A new ruling marks the first time an Ecuadorian court has ordered the return of land stolen from Indigenous people.

Siekopai people take part in an assembly representing the union of families during the second binational meeting of the Siekopai Nation community in the Amazon region in Lagartococha, Peru, on January 10, 2023.

Amazon defenders this week cheered what one group called “an invaluable precedent for all Indigenous peoples fighting to recover their lands” after an Ecuadorean appeals court ruled in favor of the Siekopai Nation’s ownership claim over its ancestral homeland.

The November 24 decision by a three-judge panel of the Sucumbios Provincial Court of Justice gives Ecuador’s Ministry of the Environment 45 days to hand over title to more than 104,000 acres of land along the country’s border with Peru.

“Today is a great day for our nation,” Siokepai Nation President Elias Piyahuaje said following the ruling. “Until the end of time, this land will be ours.”

The Siekopai — who call their homeland Pë’këya — were forcibly displaced from the region, one of the most biodiverse on the planet, in 1941 during the first of three border wars between Peru and Ecuador. They were then prevented from returning home as the Ecuadorean government unilaterally claimed ownership of Pë’këya.

The ruling marks the first time that an Ecuadorean court has ordered the return of land stolen from Indigenous people.

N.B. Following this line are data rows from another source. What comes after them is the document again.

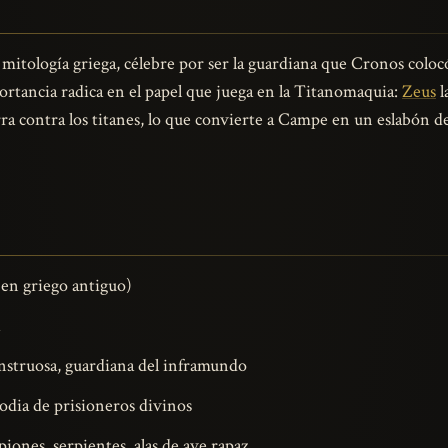
 mitología griega, célebre por ser la guardiana que Cronos coloc
portancia radica en el papel que juega en la Titanomaquia:
Zeus
l
erra contra los titanes, lo que convierte a Campe en un eslabón 
n griego antiguo)
struosa, guardiana del inframundo
todia de prisioneros divinos
iones, serpientes, alas de ave rapaz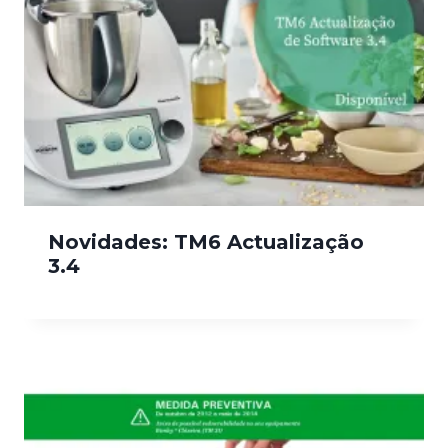
Novidades: TM6 Actualização
3.4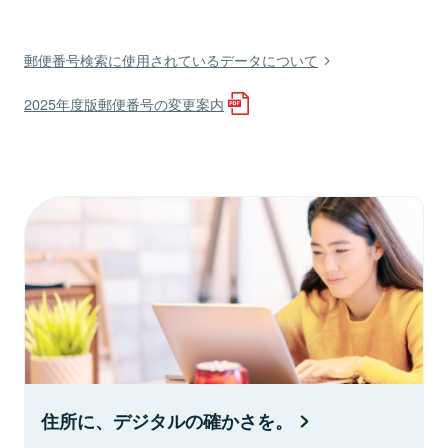
郵便番号検索に使用されているデータについて
2025年度版郵便番号の変更案内
住所に、デジタルの確かさを。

Amazon Frontlines — a San Francisco-based advocacy group that helped the Siekopai with their case — explained:

With a population of barely 800 in Ecuador and 1,200 in Peru, the Siekopai are on the brink of cultural and physical extinction. On both sides of the border, the Siekopai are currently waging legal battles to recover more than a half-million acres of land that were stolen from their ancestors. The Siekopai’s court victory recognizing Pë’këyamarks a major stepping stone in this binational struggle for the reunification of their ancestral territory. After centuries of violence, racism, and conquest by colonizing missions, rubber corporations, and governments, the court’s recognition of the Siekopai as the owners of Pë’këya is an indispensable step towards restoring justice and guaranteeing their collective survival and the continuity of their culture.

“For over 80 years, we have been fighting to get our land back,” Piyahuaje said. “Despite all the evidence regarding our land title claim — even historians testified that our ancestors dwelled in the area since the time of conquest — the Ecuadorian government failed to uphold our land rights time and time again.”

“We are fighting for the preservation of our culture on this planet. Without this territory, we cannot exist as Siekopai people,” he added.

Amazon Frontlines attorney Maria Espinosa said that “this victory has been decades in the making, it has been a very long struggle against the government.”

“Now, finally, the Siekopai’s dream of recovering their ancestral territory has been achieved,” Espinosa added. “This groundbreaking precedent paves the way for other Indigenous communities who dream of recovering their territories within protected areas.”